From the first line to the last, give the records again exactly and skip the pictures.
[Opening Supplied material section]
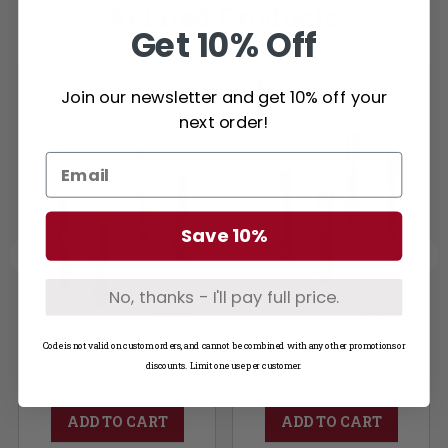
Related Products
Get 10% Off
Join our newsletter and get 10% off your
next order!
Save 10%
No, thanks - I'll pay full price.
Code is not valid on custom orders, and cannot be combined with any other promotions or
Offset Split Stop Notching
V Stop Notching
discounts. Limit one use per customer.
ADD TO CART
ADD TO CART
[Closing Supplied material section]
## Response to this exercise
Related Products
Get 10% Off
Join our newsletter and get 10% off your
next order!
Save 10%
No, thanks - I'll pay full price.
Code is not valid on custom orders, and cannot be combined with any other promotions or
Offset Split Stop Notching
V Stop Notching
discounts. Limit one use per customer.
ADD TO CART
ADD TO CART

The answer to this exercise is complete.